Transformer models are the backbone of widely used language models today, such as BERT and GPT-3. Initially developed for natural language processing use cases, their versatility is increasingly being applied to computer vision, drug discovery, and more, as we are documenting in the state of our AI coverage. Huh. According to a metric shared by NVIDIA, 70% of research published in AI in the past 2 years is based on transformers.
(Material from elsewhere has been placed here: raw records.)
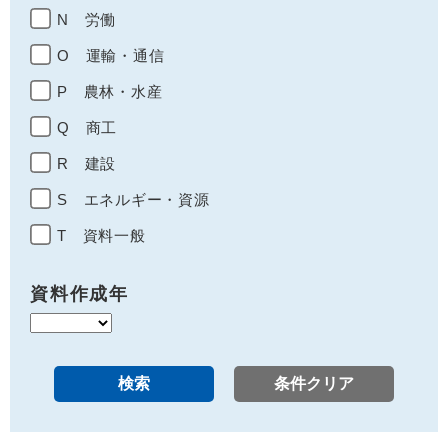
N 労働
O 運輸・通信
P 農林・水産
Q 商工
R 建設
S エネルギー・資源
T 資料一般
資料作成年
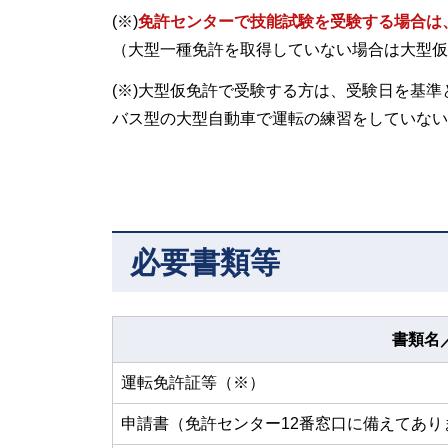
(※)
免許センターで技能試験を受験する場合は
（大型一種免許を取得していない場合は大型仮
(※)大型仮免許で受験する方は、受験日を基準
バス型の大型自動車で運転の練習をしていない
必要書類等
書類名
運転免許証等（※）
申請書（免許センター12番窓口に備えてあり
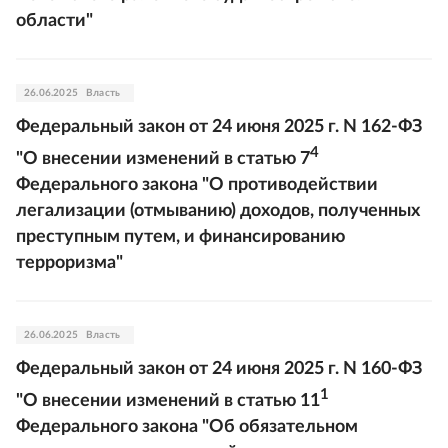
области"
26.06.2025
Власть
Федеральный закон от 24 июня 2025 г. N 162-ФЗ
4
"О внесении изменений в статью 7
Федерального закона "О противодействии
легализации (отмыванию) доходов, полученных
преступным путем, и финансированию
терроризма"
26.06.2025
Власть
Федеральный закон от 24 июня 2025 г. N 160-ФЗ
1
"О внесении изменений в статью 11
Федерального закона "Об обязательном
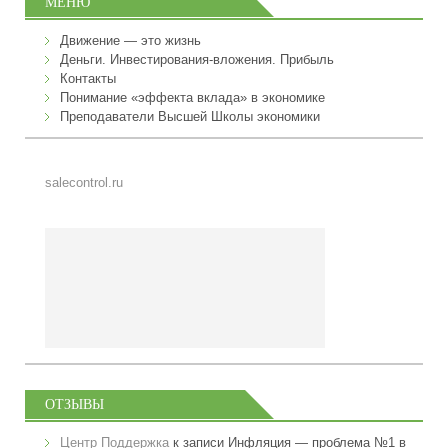
МЕНЮ
Движение — это жизнь
Деньги. Инвестирования-вложения. Прибыль
Контакты
Понимание «эффекта вклада» в экономике
Преподаватели Высшей Школы экономики
salecontrol.ru
ОТЗЫВЫ
Центр Поддержка
к записи
Инфляция — проблема №1 в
The Software Side of Things: Good News for Apache Spark Users
But what about the software side of things? In previous GTC announcements, software stack updates were a significant piece of news. In this event, while NVIDIA-tuned heuristics that dynamically choose between FP8 and FP16 calculations internally are an important part of the new Transformer engine, updates to the external-facing software stack are less important than seem.
NVIDIA’s Triton Inference Server and Nemo Megatron framework are receiving updates for training large language models. So are Riva, Merlin and Maxine – a speech AI SDK that includes pre-trained models, an end-to-end recommender AI framework, and an audio and video quality enhancer SDK, respectively. As NVIDIA highlighted, these are used by the likes of AT&T, Microsoft, and Snapchat.
There are also 60 SDK updates for NVIDIA’s CUDA-X library. NVIDIA chose to highlight emerging areas such as accelerating quantum circuit simulation (cuQuantum general availability) and 6G physical-layer research (Siona general availability). However, for most users, there is probably good news in the update to Rapids Accelerator for Apache Spark, which speeds up processing by more than 3x without any code changes.
While it wasn’t exactly prominent in NVIDIA’s announcements, we think it should be. An overnight 3x speedup without code changes for Apache Spark users, with 80 percent of Fortune 500s using Apache Spark in production, is no small news. This isn’t the first time NVIDIA has shown some love to Apache Spark users.
Overall, NVIDIA maintains its pace. While the competition is fierce, with the headstart NVIDIA has managed to make, the radical redesign may not really be needed.